Development began, and Ikebata-san, you went to consult Miyamoto-san once every two weeks.
When you did, what did Miyamoto-san have to say?
All kinds of things.
Such as what I had watched on television the day before. (laughs)
Right! (laughs) Like, “I watched such-and-such a drama yesterday.”
(laughs) But what does that have to do with Luigi’s Mansion 2?
I didn’t go to consult him alone – I took several team members with me – so at first, I thought he was trying to relieve our tension.
But he talked about how, within the structure of a drama, events unfold within the story arc of a single episode and how it was produced and filmed, so I realised that paying attention to such things while watching TV shows is important for game development. And Miyamoto-san was watching programmes I had never seen, so the next week, I tried to watch them.
If you didn’t, you couldn’t keep up with the conversation?
That’s right! (laughs)
In my own defence, I wasn’t just pushing work on others while doing nothing but watching TV. I recorded shows and watched them at night! (laughs)
I see. (laughs)
And each time, Miyamoto-san would ask, “So?”
Yeah. I simply asked “So?” and had them briefly answer how the project was going. I always ask everyone when regular meetings are over, “So? Briefly, what was today’s meeting about?”
In other words, since you might ask them about it, everyone who attends a meeting prepares a summary of its main points, and as a result, everyone concentrates better in meetings.
That’s your strategy?
I’m gunning for them. (laughs)
But when I asked “So?” to Ikebata-san and the others, it was slightly different from when I ask “So?” after a regular meeting. I was asking “Is the vector of your work headed up or down?”, “Are you in a jam?”, “You want me to leave you alone?”, or “Which is it?”
Well, when something is going well, people want you to stay out of it.
Right. Then I talk more about TV dramas! (laughs)
But thinking about it later, talking about TV shows provided hints for development because you asked which scenes resonate and which ones don’t. That is actually one of the most important things when making a game.
When you heard those things from Miyamoto-san, how did you convey them to Next Level Games?
Talking about Japanese television shows would mean nothing to them, so…
Of course. (laughs)
So to help them get the same idea, I would take a scene from a movie and ask how you can make something so that others can feel empathy towards it.
How did that strike you at Next Level Games?
Well, they were exactly the kinds of comments one would get from a sensei (teacher).
A “sensei,” huh? (laughs)
Rather than precise, concrete instructions like “Do this here,” he gave us comments like lessons from a high and wide perspective on the whole project – which was very informative.
Miyamoto-san had said the things a producer has to think about and what a director has to think about, and they concerned the overall production of a game, so I simply relayed those comments as they were.
But hearing “sensei”-like comments about the kinds of things you have to think about doesn’t necessarily mean that the people on the ground will be able to solve the problems in front of them, so didn’t you wonder what you were supposed to do?
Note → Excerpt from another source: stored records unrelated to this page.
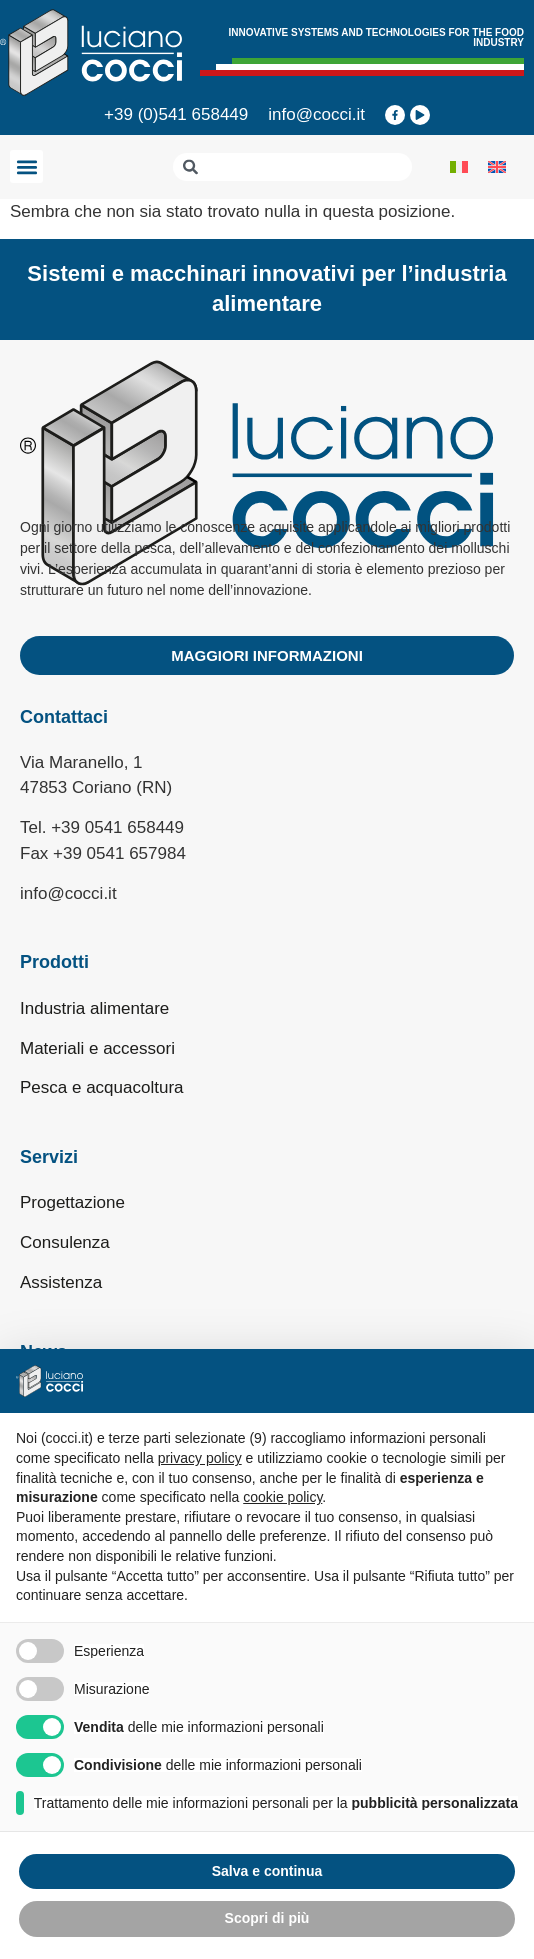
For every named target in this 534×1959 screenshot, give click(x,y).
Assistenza (61, 1282)
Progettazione (72, 1202)
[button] (26, 166)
But Miyamoto-san would say, for example, “Is this really fun?” and “Is this how you want to make this?” Those are from the player’s perspective more than a game developer’s. It was incredibly informative to receive opinions from so many viewpoints.
That’s right. It’s distinctive of Miyamoto-san how he has multiple, always-on perspectives. When you’re making something and get absorbed in one thing, there’s a tendency to let your focus fix on only that. Then, when problems arise, you often can’t solve them. But even in such cases, Miyamoto-san can shift his perspective and solve difficult problems.
Miyamoto-san’s comments contained many hints for development, but one that made a particular impression on me was when he said, “Make something better today than you made yesterday.” That’s incredibly important as a director, so by putting those words into effect, even across a long development period, we were able to concentrate on each day.
And when development continues for a long time, you tend to focus only on details. But Miyamoto-san even thought about how we should proceed the next few months and steered us in the right direction, which was very helpful.
Development was geographically separated between Canada and Japan, but this will surely go down as another game in which Miyamoto-san was thoroughly involved.
I think so.
We received a lot of comments from Miyamoto-san that were helpful for development and lumped them all under the heading “sensei comments.”
With SUPER MARIO 3D LAND6, Koichi Hayashida7 did the same thing. He termed them “Miyamoto-san’s wisdom.” He’s my rival (as a Miyamoto watcher).6. SUPER MARIO 3D LAND: An action game released for the Nintendo 3DS system in November 2011.7. Koichi Hayashida: Tokyo Production Department, Entertainment Analysis and Development Division. He has appeared in past sessions of “Iwata Asks” covering Super Mario Galaxy, Super Mario Galaxy 2, SUPER MARIO 3D LAND (Vol. 1), and SUPER MARIO 3D LAND (Vol. 2: The Producers).